I used the pipeline given at Solid Software Tools: DeNovo Assembly/XSQ Tools pipeline mirrored at BioStar to perform a solid assembly. It ran successfully. However, when I look at the statistics of the nucleotide-space assembly and the double-encoded colorspace assembly, they are significantly off. What's the reason?
contigs$ cat n50.stats.txt
perc A : 31
perc C : 22
perc G : 20
perc T : 24
perc N : 0
Sum contig length : 182066280
Num contigs : 1204729
Mean contig length : 151
Median contig length : 128
N50 value : 154
Max : 5517
nt_contigs$ cat n50.stats.txt
perc A : 55
perc C : 0
perc G : 0
perc T : 44
perc N : 0
Sum contig length : 199569293
Num contigs : 1204729
Mean contig length : 165
Median contig length : 140
N50 value : 166
Max : 5013
scaffolds$ cat n50.stats.txt
perc A : 10
perc C : 7
perc G : 6
perc T : 7
perc N : 67
Sum contig length : 563660388
Num contigs : 855887
Mean contig length : 658
Median contig length : 140
N50 value : 3997
Max : 74154
nt_scaffolds$ cat n50.stats.txt
perc A : 55
perc C : 0
perc G : 0
perc T : 44
perc N : 0
Sum contig length : 200084049
Num contigs : 855887
Mean contig length : 233
Median contig length : 146
N50 value : 242
Max : 18952
The N50 value in the case of scaffolds is really off. Also, the GC% in nt_contigs and nt_scaffolds is zero which is odd.

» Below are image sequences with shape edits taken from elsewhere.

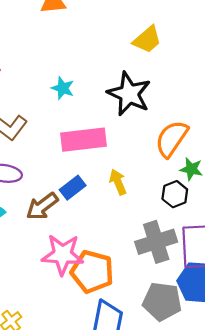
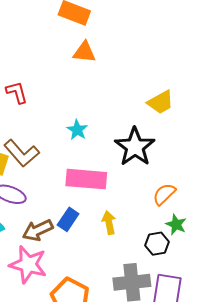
orange semicircle: (172, 139) -> (164, 194), size x0.7
blue rectangle: (73, 188) -> (68, 219), turned -30
pink star: (63, 255) -> (28, 264), moved

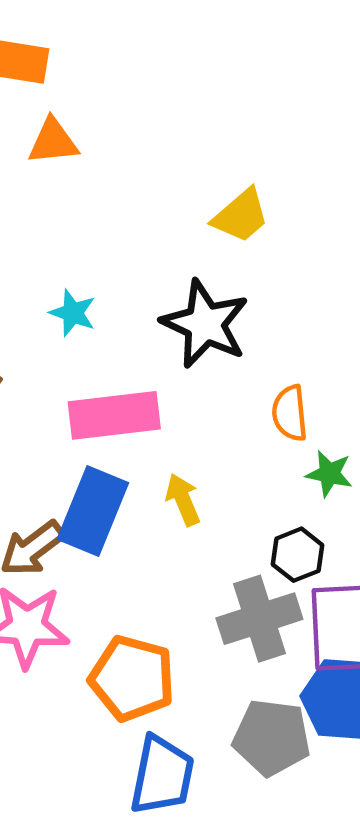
orange semicircle: (164, 194) -> (290, 413), turned -40
blue rectangle: (68, 219) -> (93, 511), size x1.6
black hexagon: (157, 244) -> (297, 555), moved

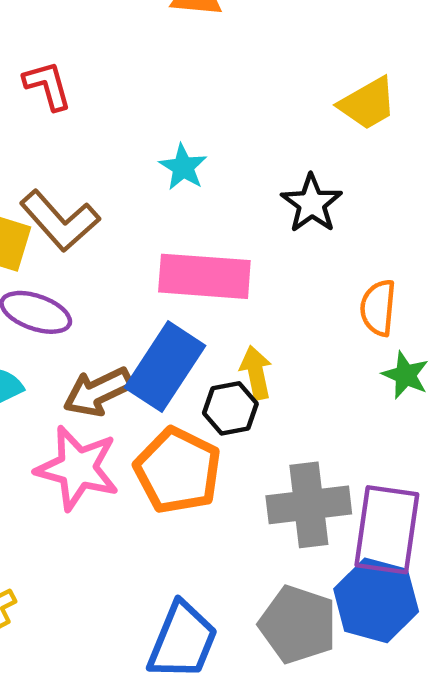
black star: (205, 324) -> (312, 203), size x0.7
black hexagon: (297, 555) -> (230, 408), moved
orange pentagon: (132, 678) -> (178, 471), moved

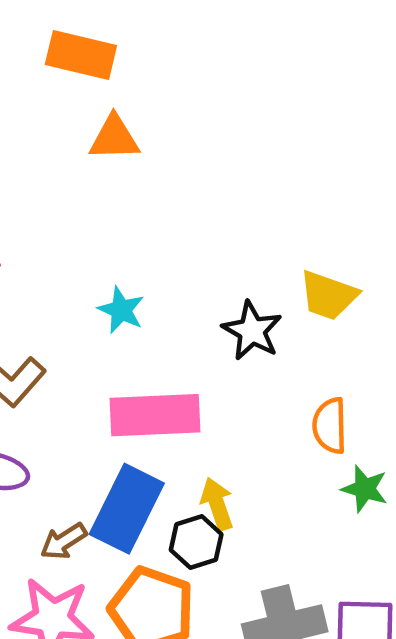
yellow trapezoid: (368, 103) -> (328, 295), moved, turned 56
brown arrow: (98, 392) -> (64, 541), size x0.7

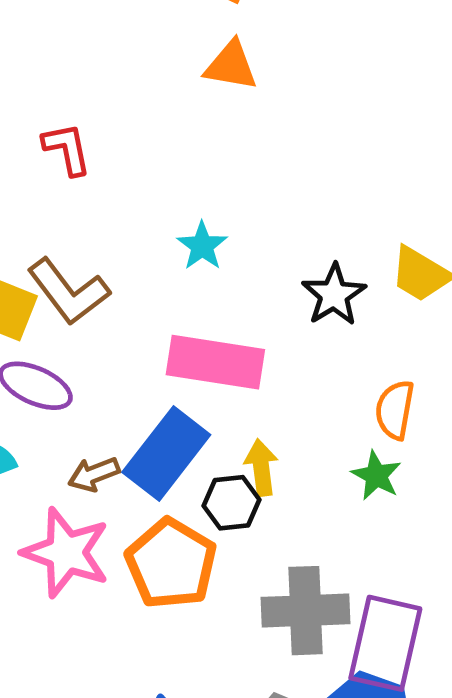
green star: (365, 489) -> (376, 475), moved

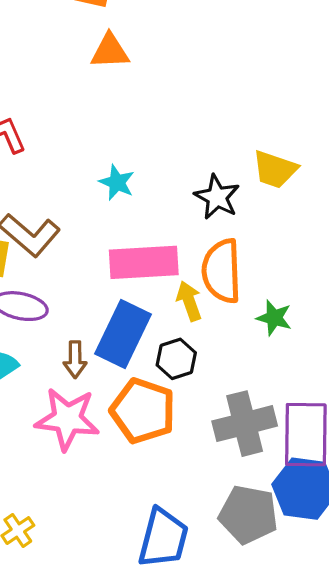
orange semicircle: (395, 410) -> (222, 271), moved, size x1.5
yellow arrow: (261, 468) -> (189, 301), moved
brown arrow: (94, 474) -> (75, 360), turned -57

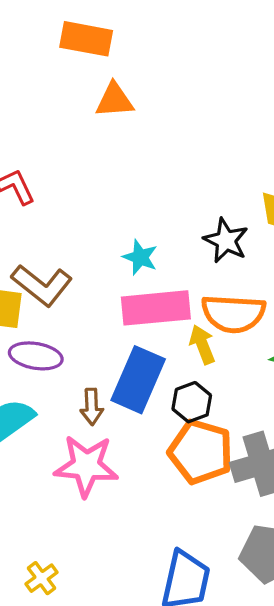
cyan star: (117, 182) -> (140, 257), moved
orange semicircle: (222, 271) -> (233, 314), turned -82
orange pentagon: (143, 411) -> (201, 452), moved

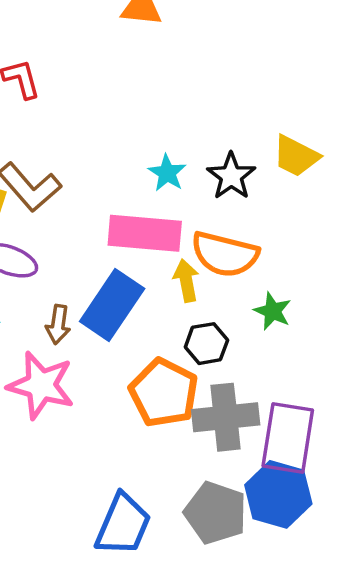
cyan star: (140, 257) -> (167, 173), moved
black hexagon: (192, 402) -> (206, 344), moved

While that is true why is the max length and so on different? Shouldn't colorspace be just 1 less than the length of the basespace sequence.
once you convert to colorspace the sequences change altogether, two different looking sequences may convert to the same sequence see also this: Transforming and manipulating color space reads
Another question here. How could two different colorspace sequences represent the same basespace sequence? I can see that each colorspace sequence could represent 4 different basespace sequences. A toy example would be useful here. Thanks.